Em primeiro lugar, cabe esclarecer que muitas concessionárias tem cobrado um valor absurdo nas contas de luz. O que ocorre, é que em um mês fazem uma cobrança usando o medidor e depois passam a cobrar por estimativa, sendo essa estimativa TOTALMENTE IRREAL.

Geralmente, as concessionárias cobram por estimativa quando têm dificuldades de acesso à residência do consumidor, quando há defeito no medidor ou em caso de indisponibilidade fiscal para fazer a leitura.

Segundo a Agência Nacional de Energia Elétrica (Aneel), as distribuidoras são autorizadas a estimarem a fatura por até três meses consecutivos. No quarto mês, devem efetivamente cobrar o que foi consumido, incluindo eventuais diferenças não contabilizadas anteriormente.

Todavia, o que temos visto é uma cobrança totalmente fora da realidade e do consumo.


II- Quais provas reunir diante de cobrança em excesso?

Como fundamentar a entrada no judiciário por erro no valor da conta de luz?

Recebeu uma cobrança por estimativa totalmente fora da sua realidade de consumo? Então siga as orientações abaixo para defender-se dessa situação. O passo a passo a seguir será fundamental para buscar seus direitos na justiça.

– Passo  1

O primeiro passo quando se atentar para cobrança indevida por estimativa é informar a concessionária de energia. Importante também nesse momento anotar todos os dados da ligação, como por exemplo: Data, Horário, nome do atendente e o número do protocolo.

– Passo  2

Fazer uma reclamação formal por escrito no site da ANEEL. Segue aqui o link para que você possa fazer a reclamação. Caso tenha dificuldades, você também poderá realizar um reclamação no site Reclame aqui. Ambas as reclamações serão utilizadas como prova em caso de processo judicial.

– Passo  3

Por fim, procure por um advogado para lhe auxiliar e orientar quanto ao ingresso da ação na justiça. Nesse momento, é muito importante que você tenha ajuda especializada, para que sua energia não seja cortada indevidamente em caso de não pagamento.

Para entrar com ação é imprescindível a contratação de um advogado. Além disso, será necessário levar até ele as contas pagas, cópias do RG e CPF e assinar uma procuração.


III- Conheça seus direitos

O consumo estimado pode ocorrer quando há impossibilidade de a empresa fazer a medição, seja por deficiência de fiscalização, defeito no relógio medidor, impossibilidade de ver a marcação (em casas de difícil acesso ou quando há cachorro agressivo no pátio, por exemplo).

Todavia, é importante destacar, que esta impossibilidade deve ser comunicada por escrito ao dono da residência, seja por carta, e-mail ou SMS, até a entrega da conta de luz, ou junto com a conta. Cada conta por estimativa deverá ocorrer sobre a média das últimas 12 faturas, conforme determinação da Aneel.
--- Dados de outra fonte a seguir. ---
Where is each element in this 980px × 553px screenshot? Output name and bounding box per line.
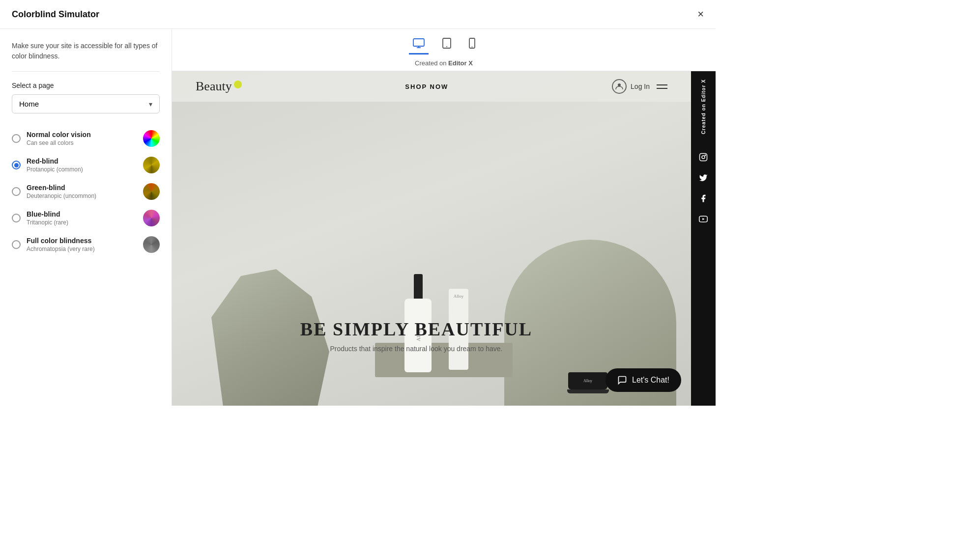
color-wheel-green-blind: [143, 183, 160, 200]
user-avatar-icon: [612, 79, 627, 94]
vision-text-red-blind: Red-blind Protanopic (common): [27, 157, 137, 173]
product-jar: Alloy: [568, 372, 607, 392]
right-panel: Created on Editor X Alloy: [172, 29, 716, 406]
color-wheel-red-blind: [143, 157, 160, 173]
left-panel: Make sure your site is accessible for al…: [0, 29, 172, 406]
vision-option-full-blind[interactable]: Full color blindness Achromatopsia (very…: [12, 231, 160, 258]
twitter-icon[interactable]: [699, 173, 708, 184]
radio-blue-blind[interactable]: [12, 214, 21, 222]
vision-text-green-blind: Green-blind Deuteranopic (uncommon): [27, 184, 137, 199]
desktop-device-button[interactable]: [409, 36, 429, 55]
vision-title-blue-blind: Blue-blind: [27, 210, 137, 218]
app-title: Colorblind Simulator: [12, 9, 99, 20]
mobile-device-button[interactable]: [465, 36, 479, 55]
hamburger-line-2: [657, 88, 667, 89]
device-icons-group: [409, 36, 479, 55]
vision-options-list: Normal color vision Can see all colors R…: [12, 125, 160, 258]
color-wheel-normal: [143, 130, 160, 147]
vision-title-red-blind: Red-blind: [27, 157, 137, 165]
vision-text-normal: Normal color vision Can see all colors: [27, 131, 137, 146]
vision-subtitle-red-blind: Protanopic (common): [27, 166, 137, 173]
nav-shop-now: SHOP NOW: [405, 83, 448, 90]
radio-red-blind[interactable]: [12, 161, 21, 169]
radio-green-blind[interactable]: [12, 187, 21, 196]
vision-subtitle-normal: Can see all colors: [27, 139, 137, 146]
brand-dot: [234, 81, 242, 88]
preview-navbar: Beauty SHOP NOW Log In: [172, 71, 691, 102]
hamburger-menu[interactable]: [657, 84, 667, 89]
dropdown-selected-value: Home: [19, 100, 39, 108]
page-dropdown-wrapper[interactable]: Home ▾: [12, 94, 160, 113]
chat-label: Let's Chat!: [632, 376, 669, 385]
created-on-text: Created on: [415, 59, 448, 67]
svg-point-9: [702, 156, 705, 159]
person-icon: [615, 83, 623, 90]
hero-text-block: BE SIMPLY BEAUTIFUL Products that inspir…: [279, 318, 554, 353]
vision-title-full-blind: Full color blindness: [27, 237, 137, 245]
tablet-icon: [442, 38, 451, 49]
vision-text-blue-blind: Blue-blind Tritanopic (rare): [27, 210, 137, 226]
svg-point-4: [446, 46, 447, 47]
svg-point-6: [471, 47, 472, 48]
login-text: Log In: [631, 83, 650, 90]
radio-full-blind[interactable]: [12, 240, 21, 249]
editor-x-side-label: Created on Editor X: [701, 79, 706, 134]
facebook-icon[interactable]: [699, 194, 708, 205]
main-layout: Make sure your site is accessible for al…: [0, 29, 716, 406]
vision-subtitle-green-blind: Deuteranopic (uncommon): [27, 193, 137, 199]
editor-x-brand: Editor X: [448, 59, 473, 67]
nav-right-group: Log In: [612, 79, 667, 94]
vision-subtitle-full-blind: Achromatopsia (very rare): [27, 246, 137, 252]
hero-title: BE SIMPLY BEAUTIFUL: [279, 318, 554, 340]
radio-normal[interactable]: [12, 134, 21, 143]
svg-point-7: [618, 83, 621, 86]
vision-subtitle-blue-blind: Tritanopic (rare): [27, 219, 137, 226]
editor-x-side-panel: Created on Editor X: [691, 71, 716, 406]
svg-point-10: [705, 155, 706, 156]
vision-text-full-blind: Full color blindness Achromatopsia (very…: [27, 237, 137, 252]
vision-option-blue-blind[interactable]: Blue-blind Tritanopic (rare): [12, 205, 160, 231]
vision-option-normal[interactable]: Normal color vision Can see all colors: [12, 125, 160, 152]
youtube-icon[interactable]: [699, 215, 708, 225]
instagram-icon[interactable]: [699, 153, 708, 164]
hamburger-line-1: [657, 84, 667, 85]
chat-button[interactable]: Let's Chat!: [605, 368, 681, 392]
chat-icon: [617, 375, 627, 385]
brand-name: Beauty: [196, 79, 232, 94]
login-group[interactable]: Log In: [612, 79, 650, 94]
app-header: Colorblind Simulator ×: [0, 0, 716, 29]
select-page-label: Select a page: [12, 82, 160, 89]
svg-rect-8: [700, 154, 707, 161]
radio-inner-red-blind: [14, 163, 19, 167]
svg-rect-0: [413, 39, 424, 46]
panel-description: Make sure your site is accessible for al…: [12, 41, 160, 72]
tablet-device-button[interactable]: [438, 36, 455, 55]
color-wheel-full-blind: [143, 236, 160, 253]
vision-option-red-blind[interactable]: Red-blind Protanopic (common): [12, 152, 160, 178]
mobile-icon: [469, 38, 475, 49]
preview-area: Alloy Alloy Alloy: [172, 71, 716, 406]
hero-subtitle: Products that inspire the natural look y…: [279, 345, 554, 353]
close-button[interactable]: ×: [697, 8, 704, 21]
chevron-down-icon: ▾: [149, 100, 152, 108]
vision-option-green-blind[interactable]: Green-blind Deuteranopic (uncommon): [12, 178, 160, 205]
created-on-label: Created on Editor X: [415, 59, 473, 67]
vision-title-green-blind: Green-blind: [27, 184, 137, 192]
svg-marker-11: [702, 218, 704, 221]
brand-logo: Beauty: [196, 79, 242, 94]
device-bar: Created on Editor X: [172, 29, 716, 71]
page-dropdown[interactable]: Home ▾: [12, 94, 160, 113]
website-preview: Alloy Alloy Alloy: [172, 71, 716, 406]
vision-title-normal: Normal color vision: [27, 131, 137, 138]
color-wheel-blue-blind: [143, 210, 160, 226]
desktop-icon: [413, 38, 425, 48]
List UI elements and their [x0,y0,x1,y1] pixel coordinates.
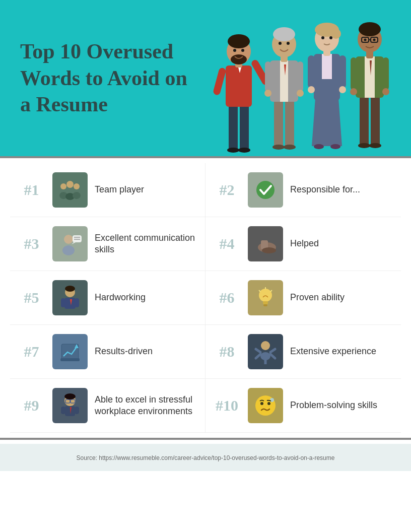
svg-point-72 [62,245,75,255]
svg-point-17 [284,145,296,150]
svg-rect-107 [65,406,75,416]
item-label: Helped [290,238,319,249]
svg-rect-45 [360,96,369,146]
rank-number: #9 [18,397,45,414]
svg-rect-52 [351,57,357,90]
rank-number: #7 [18,343,45,360]
item-label: Able to excel in stressful workplace env… [95,394,197,418]
svg-line-99 [270,349,275,352]
svg-rect-46 [371,96,380,146]
footer-source: Source: https://www.resumeble.com/career… [77,454,335,461]
list-item: #4 Helped [206,217,401,271]
svg-point-3 [238,148,250,153]
svg-point-43 [321,36,324,39]
svg-point-85 [65,286,75,292]
svg-marker-74 [72,242,76,244]
svg-point-96 [261,341,270,350]
bottom-divider [0,438,411,440]
svg-rect-34 [322,54,332,79]
svg-point-55 [382,88,389,95]
svg-line-91 [259,290,260,292]
svg-marker-30 [312,98,342,146]
main-content: #1 Team player #2 [0,158,411,438]
item-icon [248,388,283,423]
svg-point-11 [231,54,247,64]
svg-point-38 [339,86,346,93]
item-icon [248,226,283,261]
svg-rect-4 [226,65,252,107]
list-item: #9 [10,379,206,433]
item-icon [248,280,283,315]
svg-rect-109 [61,407,65,414]
list-item: #7 Results-driven [10,325,206,379]
item-icon [52,388,88,423]
svg-line-90 [270,290,272,292]
svg-point-115 [270,398,274,402]
item-icon [52,172,88,208]
svg-point-13 [241,49,244,52]
header-illustration [210,10,401,156]
svg-rect-88 [263,304,267,306]
rank-number: #3 [18,235,45,252]
svg-line-100 [256,354,260,358]
list-item: #8 Extensive experience [206,325,401,379]
item-label: Hardworking [95,292,146,303]
header-section: Top 10 Overused Words to Avoid on a Resu… [0,0,411,156]
svg-rect-22 [297,61,303,92]
svg-point-42 [331,29,341,39]
svg-point-113 [260,402,263,405]
svg-point-79 [262,247,276,253]
list-item: #1 Team player [10,163,206,217]
svg-point-114 [267,402,270,405]
svg-point-64 [60,183,66,189]
svg-point-111 [64,393,76,400]
svg-rect-53 [383,57,389,90]
item-label: Team player [95,184,144,195]
svg-point-69 [73,192,81,199]
svg-rect-95 [60,358,80,361]
item-icon [52,334,88,369]
svg-rect-81 [64,298,76,309]
svg-point-29 [287,42,290,45]
items-grid: #1 Team player #2 [10,163,401,433]
svg-point-37 [308,86,315,93]
item-icon [248,334,283,369]
svg-point-62 [364,39,367,41]
svg-rect-15 [285,100,294,148]
svg-rect-0 [229,105,238,150]
svg-point-10 [228,34,250,48]
svg-rect-35 [308,55,315,88]
svg-rect-83 [61,298,65,307]
svg-point-24 [297,90,304,97]
rank-number: #6 [213,289,241,306]
svg-point-65 [66,181,74,188]
rank-number: #10 [213,397,241,414]
svg-rect-14 [274,100,283,148]
svg-point-44 [329,36,332,39]
svg-point-71 [64,235,73,244]
svg-rect-110 [75,407,79,414]
svg-rect-19 [280,60,288,102]
item-label: Proven ability [290,292,345,303]
svg-point-54 [350,88,357,95]
svg-point-70 [256,181,275,199]
list-item: #2 Responsible for... [206,163,401,217]
svg-point-23 [264,90,271,97]
svg-point-2 [227,148,239,153]
svg-rect-36 [339,55,346,88]
rank-number: #2 [213,181,241,198]
svg-rect-84 [75,298,79,307]
rank-number: #5 [18,289,45,306]
svg-point-32 [330,144,340,149]
item-label: Results-driven [95,346,153,357]
svg-rect-87 [263,301,268,304]
rank-number: #8 [213,343,241,360]
svg-point-58 [359,22,381,36]
item-icon [52,280,88,315]
item-icon [248,172,283,208]
svg-point-31 [314,144,324,149]
header-title: Top 10 Overused Words to Avoid on a Resu… [20,38,191,118]
footer-section: Source: https://www.resumeble.com/career… [0,444,411,471]
svg-point-16 [272,145,285,150]
rank-number: #1 [18,181,45,198]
O órgão regulador determina que a empresa permita o parcelamento da conta com valor acumulado pelo dobro do número de meses em que cobrou por estimativa. Se a ausência de leitura ocorrer por impedimento causado pelo consumidor (dificultar o acesso ao relógio, por exemplo), o parcelamento da conta acumulada deixa de ser obrigatório.

Caso discorde da cobrança ou da devolução dos valores, o consumidor pode apresentar reclamação por escrito à distribuidora em até 30 dias da notificação. A distribuidora, por sua vez, tem até 15 dias para responder ao consumidor.


IV – Qual a posição do judiciário nesse sentido?

As decisões judiciais não tem sido totalmente contrárias a cobrança por estimativa. Todavia, quando essa cobrança é feita de forma excessiva (o que é muito comum) o consumidor pode e deve buscar seus direitos. O que tem ocorrido na prática é que as concessionárias não possuem um critério definido para cobrança da suposta “diferença” que julgam existir.

O que ocorre? O consumidor recebe contas por estimativa durante um longo período e de repente se depara com uma cobrança de 10 vezes o valor que era cobrado comumente. Por exemplo, a cobrança por estimativa era de R$ 90,00 e de repente o consumidor recebe uma conta de R$ 900,00.

Abaixo listamos 2 decisões favoráveis ao consumidor.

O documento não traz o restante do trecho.